Slashed.
The Federal Reserve lowered its benchmark interest rate by half of a percentage point this afternoon, starting the next phase of the policy cycle with a bang. Officials are squarely focused on a slowing U.S. labor market, with inflation still too high but closing in on the central bank’s 2% annual target.
The Federal Open Market Committee now has a new target range for the federal-funds rate of 4.75% to 5%, after holding rates steady since July 2023.
Market pricing was all over the place in the week before the meeting, with odds shifting between quarter- and half-point reductions. The bigger move is an effort to front-load cuts and get ahead of further weakening in the jobs market.
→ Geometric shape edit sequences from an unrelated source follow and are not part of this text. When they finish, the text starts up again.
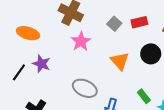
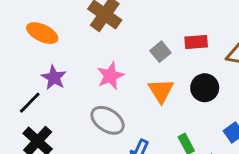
gray square: (114, 24) -> (160, 52), moved
pink star: (81, 41) -> (110, 76), moved
black line: (19, 72) -> (30, 103), moved

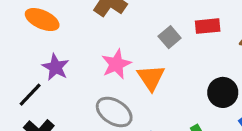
black circle: (205, 88) -> (223, 92), moved
orange triangle: (161, 91) -> (151, 78), moved

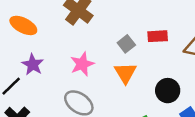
orange triangle: (151, 78) -> (125, 73), moved

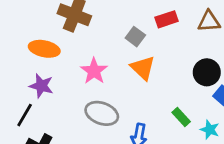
orange ellipse: (23, 25) -> (44, 49), moved
black circle: (168, 91) -> (207, 72), moved

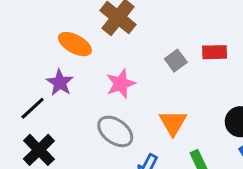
orange triangle: (143, 68) -> (173, 123), moved

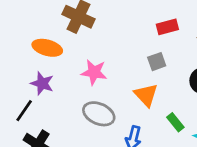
gray square: (176, 61) -> (157, 62), moved, turned 30
pink star: (121, 84) -> (94, 72), turned -30

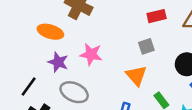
purple star: (42, 83) -> (58, 62), moved
gray ellipse: (99, 114) -> (74, 92), moved

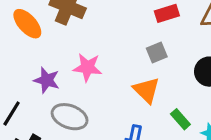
orange ellipse: (50, 32) -> (27, 24), moved, turned 35

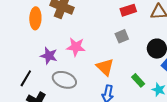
orange ellipse: (27, 24) -> (35, 18), turned 45
orange triangle: (146, 90) -> (105, 67), moved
The median estimate in the latest so-called "dot plot" implies a fed-funds rate target range of 4.25% to 4.5% at the end of 2024. That’s a bit less easing than markets were anticipating, but it's significantly lower than the Fed’s previous forecast: In June, the median 2024 forecast was for a target range of 5.0% to 5.25%.
Interest-rate futures remain a bit ahead of that, pricing in the greatest odds of the target falling to 4.0% to 4.25% this year. That would require another 0.75 percentage point of cumulative cuts at the FOMC's November and December meetings.
Considering the stakes, markets had a relatively muted reaction to the news today. The S&P 500 and Nasdaq Composite each fell 0.3%, while the Dow Jones Industrial Average slipped by 0.2%. Bond yields rose slightly.